Rihanna
By Borys Kit and Kim Masters – The Hollywod Reporter
As Universal’s “Battleship” steams toward a start date this month, the pricey adaptation of the Hasbro board game is entering deep, treacherous waters. With a budget of $200 million or more and no major movie stars on board, the project is raising eyebrows among industry insiders who question whether this expensive gamble will pay off.
“It’s a big bet like many, many big bets from many studios,” Universal chairman Adam Fogelson acknowledged to THR. “We will be nowhere near the high point and nowhere near the low point of what people are spending.”

Taylor Kitsch
But several huge questions hover over “Battleship,” which begins filming in 15 days in Hawaii, that simply didn’t apply to other big-ticket movies. In “Battleship,” Universal has a director, Peter Berg, with some experience in action films, but he’s not a brand name in the genre. And the concept is based on a board game that has sold more than 100 million units and raked in $1 billion-plus. This comes at a time when some studio execs are questioning whether the public is tiring of the presold concepts to which Hollywood has been clinging.
By far the most significant entry from the relatively new regime of Fogelson and co-chairman Donna Langley, “Battleship” is based on the Hasbro game about naval strategy that’s been around since World War I. Berg has come up with a modern twist: making “Battleship” a movie about an alien invasion at sea.
Fogelson denied the project was ever in jeopardy and said the studio is firmly committed based on Berg’s vision for the film. Berg, whose previous movie was 2008′s “Hancock” for Sony, is the son of a naval historian, and he wrote a high school essay about how the Japanese could have won the Battle of Midway. He also directed the 2004 feature “Friday Night Lights” and 2007′s “The Kingdom,” both for Universal.

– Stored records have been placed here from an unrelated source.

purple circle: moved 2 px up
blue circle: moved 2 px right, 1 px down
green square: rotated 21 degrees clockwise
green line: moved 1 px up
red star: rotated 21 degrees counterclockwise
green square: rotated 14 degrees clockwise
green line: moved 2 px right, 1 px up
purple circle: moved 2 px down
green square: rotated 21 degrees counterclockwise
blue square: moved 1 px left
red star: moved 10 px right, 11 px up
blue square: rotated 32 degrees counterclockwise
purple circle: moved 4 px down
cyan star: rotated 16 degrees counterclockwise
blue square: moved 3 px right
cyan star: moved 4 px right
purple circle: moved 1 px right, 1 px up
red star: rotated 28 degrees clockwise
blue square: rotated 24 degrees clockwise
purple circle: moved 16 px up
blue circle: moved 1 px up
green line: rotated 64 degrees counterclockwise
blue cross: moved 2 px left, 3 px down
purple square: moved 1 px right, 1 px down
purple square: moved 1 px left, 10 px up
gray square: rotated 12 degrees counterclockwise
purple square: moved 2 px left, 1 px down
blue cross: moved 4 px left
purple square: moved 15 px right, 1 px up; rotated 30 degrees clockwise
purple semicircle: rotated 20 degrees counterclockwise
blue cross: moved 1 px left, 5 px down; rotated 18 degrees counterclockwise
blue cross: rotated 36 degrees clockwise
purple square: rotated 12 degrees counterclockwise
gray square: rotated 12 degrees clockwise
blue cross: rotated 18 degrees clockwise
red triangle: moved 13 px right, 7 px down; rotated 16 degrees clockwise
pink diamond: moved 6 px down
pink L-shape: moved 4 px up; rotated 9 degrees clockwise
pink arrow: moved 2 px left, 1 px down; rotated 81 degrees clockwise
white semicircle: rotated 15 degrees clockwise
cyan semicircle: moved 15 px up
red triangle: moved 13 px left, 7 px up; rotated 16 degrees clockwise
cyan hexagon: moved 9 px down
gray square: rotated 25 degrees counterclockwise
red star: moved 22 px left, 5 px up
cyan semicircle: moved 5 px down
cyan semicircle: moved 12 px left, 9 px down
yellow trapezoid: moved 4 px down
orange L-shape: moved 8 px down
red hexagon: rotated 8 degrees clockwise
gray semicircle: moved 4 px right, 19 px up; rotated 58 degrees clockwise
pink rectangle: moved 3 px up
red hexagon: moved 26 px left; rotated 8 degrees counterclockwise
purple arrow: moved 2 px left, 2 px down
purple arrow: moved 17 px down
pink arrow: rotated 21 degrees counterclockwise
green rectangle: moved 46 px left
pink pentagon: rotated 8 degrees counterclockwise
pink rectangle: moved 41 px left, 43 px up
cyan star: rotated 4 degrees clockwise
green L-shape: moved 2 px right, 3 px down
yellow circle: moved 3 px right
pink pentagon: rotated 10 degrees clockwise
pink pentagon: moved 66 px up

Fogelson maintains that “Battleship” doesn’t need a big star and in fact is well-cast. The topliners are Taylor Kitsch and Rihanna, making her feature debut.
“Taylor is on the short list of actors in this range,” Fogelson said. “Rihanna has no shortage of opportunities and choices.”
Fogelson is not worried about audiences warming to a movie based on a board game, either.
“You’re talking about a property that worldwide has more awareness than most, if not all, of Hasbro properties that preceded it,” he said. “Worldwide, more people have played Battleship than played with Transformers.” The first two films in the latter franchise have grossed more than $1.5 billion worldwide for the studio, and a third is shooting in Chicago.
Fogelson said Universal was careful in evaluating specific aspects of the game that would work for the film. “The game has not included a battle between Earth and alien forces,” he acknowledged, but he cited several aspects of it that will be reflected in the film.
“There’s the fact that you can’t see your opponent, the underlying emotional reasons behind who plays the game and how they play the game,” Fogelson said. “There’s absolutely a way within the story that’s been constructed here to take advantage of the game’s name and elements that will make the movie fun.”
One way Universal has kept “Battleship” from going over the brink was organizing the shoot in a way that keeps it on land as much as possible.
At this point, the plan calls for only five days of production on the water, with the remainder of the five-week shoot in Hawaii land-based. The rest of the sea action will be shot on soundstages in Baton Rouge, La., and the production will be CGI-heavy.